Starting with the line that contains "Порядке, установленном департаментом финансов" and stopping after the line that contains "1.Установить", copy the entries below exactly. Include nothing else.

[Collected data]
+--
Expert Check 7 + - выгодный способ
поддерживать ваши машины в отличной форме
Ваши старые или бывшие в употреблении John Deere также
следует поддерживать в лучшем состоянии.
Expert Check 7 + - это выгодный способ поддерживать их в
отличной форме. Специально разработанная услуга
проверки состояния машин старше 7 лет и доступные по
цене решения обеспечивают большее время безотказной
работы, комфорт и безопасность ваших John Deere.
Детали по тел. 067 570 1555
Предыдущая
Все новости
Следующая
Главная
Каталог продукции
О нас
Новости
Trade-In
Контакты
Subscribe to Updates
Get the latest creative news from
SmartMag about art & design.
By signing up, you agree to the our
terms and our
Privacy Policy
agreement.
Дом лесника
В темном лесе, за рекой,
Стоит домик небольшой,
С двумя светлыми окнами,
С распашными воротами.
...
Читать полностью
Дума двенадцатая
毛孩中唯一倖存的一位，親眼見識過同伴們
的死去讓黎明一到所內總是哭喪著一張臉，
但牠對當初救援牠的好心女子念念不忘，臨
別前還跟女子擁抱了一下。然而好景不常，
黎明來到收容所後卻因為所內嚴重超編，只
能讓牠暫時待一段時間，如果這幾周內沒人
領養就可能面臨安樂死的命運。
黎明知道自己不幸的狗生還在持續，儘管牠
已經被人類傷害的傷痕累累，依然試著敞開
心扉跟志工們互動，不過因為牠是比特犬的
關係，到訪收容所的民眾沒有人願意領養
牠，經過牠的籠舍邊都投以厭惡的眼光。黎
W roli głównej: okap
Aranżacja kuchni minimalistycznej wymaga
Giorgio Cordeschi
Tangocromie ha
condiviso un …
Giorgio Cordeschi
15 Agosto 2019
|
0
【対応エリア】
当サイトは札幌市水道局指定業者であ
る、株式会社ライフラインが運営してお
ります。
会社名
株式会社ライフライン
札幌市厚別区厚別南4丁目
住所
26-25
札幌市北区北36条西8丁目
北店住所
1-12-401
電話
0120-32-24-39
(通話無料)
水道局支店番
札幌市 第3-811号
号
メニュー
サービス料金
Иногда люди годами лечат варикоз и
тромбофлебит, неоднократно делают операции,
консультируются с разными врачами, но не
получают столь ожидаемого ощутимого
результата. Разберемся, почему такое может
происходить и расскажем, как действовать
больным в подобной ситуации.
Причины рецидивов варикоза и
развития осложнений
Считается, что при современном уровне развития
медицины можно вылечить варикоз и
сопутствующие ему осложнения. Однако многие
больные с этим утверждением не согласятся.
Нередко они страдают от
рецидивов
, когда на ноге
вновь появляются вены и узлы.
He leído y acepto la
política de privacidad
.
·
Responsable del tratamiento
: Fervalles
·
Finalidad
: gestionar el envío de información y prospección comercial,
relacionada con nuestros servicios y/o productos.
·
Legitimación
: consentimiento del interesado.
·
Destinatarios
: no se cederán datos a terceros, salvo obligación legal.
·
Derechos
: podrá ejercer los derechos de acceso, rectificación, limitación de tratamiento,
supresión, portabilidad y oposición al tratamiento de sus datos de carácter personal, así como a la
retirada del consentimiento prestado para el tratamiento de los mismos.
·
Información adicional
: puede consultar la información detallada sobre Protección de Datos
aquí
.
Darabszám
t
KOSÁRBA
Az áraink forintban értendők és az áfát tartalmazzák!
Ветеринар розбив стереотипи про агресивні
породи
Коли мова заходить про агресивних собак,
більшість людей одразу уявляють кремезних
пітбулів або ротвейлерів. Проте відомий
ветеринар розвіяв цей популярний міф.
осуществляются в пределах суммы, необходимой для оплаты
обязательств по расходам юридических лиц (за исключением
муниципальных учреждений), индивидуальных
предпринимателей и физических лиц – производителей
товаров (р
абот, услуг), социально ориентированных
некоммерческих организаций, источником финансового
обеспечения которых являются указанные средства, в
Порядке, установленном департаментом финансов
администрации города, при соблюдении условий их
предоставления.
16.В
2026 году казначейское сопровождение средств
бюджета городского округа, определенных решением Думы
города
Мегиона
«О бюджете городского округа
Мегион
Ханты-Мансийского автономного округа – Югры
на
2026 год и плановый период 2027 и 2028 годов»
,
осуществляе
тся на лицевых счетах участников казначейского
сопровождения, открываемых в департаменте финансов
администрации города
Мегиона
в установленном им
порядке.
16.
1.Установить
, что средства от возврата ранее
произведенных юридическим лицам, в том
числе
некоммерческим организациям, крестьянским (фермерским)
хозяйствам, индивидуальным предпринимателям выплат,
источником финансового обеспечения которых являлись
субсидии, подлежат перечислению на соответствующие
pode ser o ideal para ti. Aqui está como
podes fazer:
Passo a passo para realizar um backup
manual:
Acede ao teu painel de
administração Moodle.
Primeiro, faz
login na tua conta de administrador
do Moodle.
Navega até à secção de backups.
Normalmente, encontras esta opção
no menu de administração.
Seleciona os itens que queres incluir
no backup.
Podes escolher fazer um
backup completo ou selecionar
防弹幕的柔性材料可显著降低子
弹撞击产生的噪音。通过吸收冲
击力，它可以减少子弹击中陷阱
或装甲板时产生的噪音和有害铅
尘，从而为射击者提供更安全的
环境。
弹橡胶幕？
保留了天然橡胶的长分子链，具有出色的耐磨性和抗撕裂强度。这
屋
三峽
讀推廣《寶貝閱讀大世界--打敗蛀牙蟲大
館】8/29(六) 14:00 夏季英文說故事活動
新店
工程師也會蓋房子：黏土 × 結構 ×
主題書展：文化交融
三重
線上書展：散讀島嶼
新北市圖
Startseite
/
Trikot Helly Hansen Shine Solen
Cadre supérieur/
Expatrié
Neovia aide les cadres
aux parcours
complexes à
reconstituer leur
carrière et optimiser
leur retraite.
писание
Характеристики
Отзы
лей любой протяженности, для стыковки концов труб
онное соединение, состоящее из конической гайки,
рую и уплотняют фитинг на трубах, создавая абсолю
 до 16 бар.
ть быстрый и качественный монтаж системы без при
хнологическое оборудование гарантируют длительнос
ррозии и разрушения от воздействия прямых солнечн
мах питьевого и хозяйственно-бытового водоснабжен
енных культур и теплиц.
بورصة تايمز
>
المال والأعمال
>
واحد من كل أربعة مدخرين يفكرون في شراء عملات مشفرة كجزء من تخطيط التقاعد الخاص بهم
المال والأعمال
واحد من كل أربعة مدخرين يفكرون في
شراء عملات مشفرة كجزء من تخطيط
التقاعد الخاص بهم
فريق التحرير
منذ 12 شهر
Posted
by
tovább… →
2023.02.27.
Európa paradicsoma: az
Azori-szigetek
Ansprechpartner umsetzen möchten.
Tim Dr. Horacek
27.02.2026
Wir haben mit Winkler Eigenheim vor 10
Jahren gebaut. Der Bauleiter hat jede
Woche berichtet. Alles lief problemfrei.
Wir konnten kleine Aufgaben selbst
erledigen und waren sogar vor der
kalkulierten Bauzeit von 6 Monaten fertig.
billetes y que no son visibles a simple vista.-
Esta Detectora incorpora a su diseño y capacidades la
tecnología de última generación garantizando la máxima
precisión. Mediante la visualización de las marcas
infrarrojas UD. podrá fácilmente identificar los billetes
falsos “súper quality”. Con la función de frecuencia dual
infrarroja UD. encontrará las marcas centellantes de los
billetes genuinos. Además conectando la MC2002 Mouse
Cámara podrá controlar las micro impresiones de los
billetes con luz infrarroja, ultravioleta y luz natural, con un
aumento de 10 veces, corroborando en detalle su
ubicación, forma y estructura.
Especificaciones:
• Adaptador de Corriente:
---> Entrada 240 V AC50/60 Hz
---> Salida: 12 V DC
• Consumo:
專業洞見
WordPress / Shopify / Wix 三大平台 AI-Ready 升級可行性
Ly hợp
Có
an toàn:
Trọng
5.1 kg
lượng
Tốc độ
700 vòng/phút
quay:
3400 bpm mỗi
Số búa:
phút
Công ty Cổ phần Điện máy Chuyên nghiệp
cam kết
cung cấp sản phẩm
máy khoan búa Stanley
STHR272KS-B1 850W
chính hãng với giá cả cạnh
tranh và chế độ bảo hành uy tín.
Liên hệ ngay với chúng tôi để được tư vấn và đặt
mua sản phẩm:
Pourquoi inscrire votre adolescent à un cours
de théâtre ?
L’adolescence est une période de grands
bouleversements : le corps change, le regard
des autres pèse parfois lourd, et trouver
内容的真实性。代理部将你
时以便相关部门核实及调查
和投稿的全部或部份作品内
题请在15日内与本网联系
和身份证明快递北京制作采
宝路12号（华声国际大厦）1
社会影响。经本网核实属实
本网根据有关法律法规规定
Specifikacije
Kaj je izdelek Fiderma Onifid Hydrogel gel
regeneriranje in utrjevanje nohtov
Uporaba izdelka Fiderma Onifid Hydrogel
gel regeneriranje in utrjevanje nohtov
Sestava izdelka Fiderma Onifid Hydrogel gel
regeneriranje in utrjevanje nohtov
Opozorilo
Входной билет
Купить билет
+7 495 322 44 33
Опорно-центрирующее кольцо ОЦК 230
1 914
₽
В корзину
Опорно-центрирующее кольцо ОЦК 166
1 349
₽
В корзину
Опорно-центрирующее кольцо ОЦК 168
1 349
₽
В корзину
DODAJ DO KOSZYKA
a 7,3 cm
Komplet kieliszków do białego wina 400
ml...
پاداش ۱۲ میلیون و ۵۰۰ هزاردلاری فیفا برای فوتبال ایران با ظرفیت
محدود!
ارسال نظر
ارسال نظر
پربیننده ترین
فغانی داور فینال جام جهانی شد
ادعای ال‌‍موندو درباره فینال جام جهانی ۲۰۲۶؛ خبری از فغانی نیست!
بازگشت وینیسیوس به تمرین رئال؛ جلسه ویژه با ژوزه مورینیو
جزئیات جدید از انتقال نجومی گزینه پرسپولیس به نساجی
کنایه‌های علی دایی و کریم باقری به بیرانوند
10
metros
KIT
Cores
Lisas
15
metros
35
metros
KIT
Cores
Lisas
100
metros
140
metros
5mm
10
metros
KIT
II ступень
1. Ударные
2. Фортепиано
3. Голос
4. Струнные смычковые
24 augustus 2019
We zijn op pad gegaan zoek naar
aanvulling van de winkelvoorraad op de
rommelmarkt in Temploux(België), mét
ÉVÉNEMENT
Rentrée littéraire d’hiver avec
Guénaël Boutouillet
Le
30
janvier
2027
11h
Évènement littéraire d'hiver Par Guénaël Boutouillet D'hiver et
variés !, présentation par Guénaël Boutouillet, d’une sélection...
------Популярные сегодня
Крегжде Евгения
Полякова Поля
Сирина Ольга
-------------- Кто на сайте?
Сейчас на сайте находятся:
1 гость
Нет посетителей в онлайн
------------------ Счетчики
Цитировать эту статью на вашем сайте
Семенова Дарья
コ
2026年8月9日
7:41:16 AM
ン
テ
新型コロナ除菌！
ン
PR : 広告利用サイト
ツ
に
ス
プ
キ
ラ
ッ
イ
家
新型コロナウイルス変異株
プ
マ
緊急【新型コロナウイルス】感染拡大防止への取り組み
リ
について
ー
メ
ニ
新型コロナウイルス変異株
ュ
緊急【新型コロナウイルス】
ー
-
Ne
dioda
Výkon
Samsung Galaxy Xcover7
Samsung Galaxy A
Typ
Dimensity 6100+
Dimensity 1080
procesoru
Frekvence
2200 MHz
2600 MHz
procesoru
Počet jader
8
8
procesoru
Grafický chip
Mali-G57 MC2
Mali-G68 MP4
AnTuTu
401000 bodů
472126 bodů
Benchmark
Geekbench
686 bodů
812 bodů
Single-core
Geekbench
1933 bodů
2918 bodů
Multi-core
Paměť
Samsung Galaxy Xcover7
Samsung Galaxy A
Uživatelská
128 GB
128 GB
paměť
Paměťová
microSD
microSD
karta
+--
RESULT OF THE TASK —
Порядке, установленном департаментом финансов
администрации города, при соблюдении условий их
предоставления.
16.В
2026 году казначейское сопровождение средств
бюджета городского округа, определенных решением Думы
города
Мегиона
«О бюджете городского округа
Мегион
Ханты-Мансийского автономного округа – Югры
на
2026 год и плановый период 2027 и 2028 годов»
,
осуществляе
тся на лицевых счетах участников казначейского
сопровождения, открываемых в департаменте финансов
администрации города
Мегиона
в установленном им
порядке.
16.
1.Установить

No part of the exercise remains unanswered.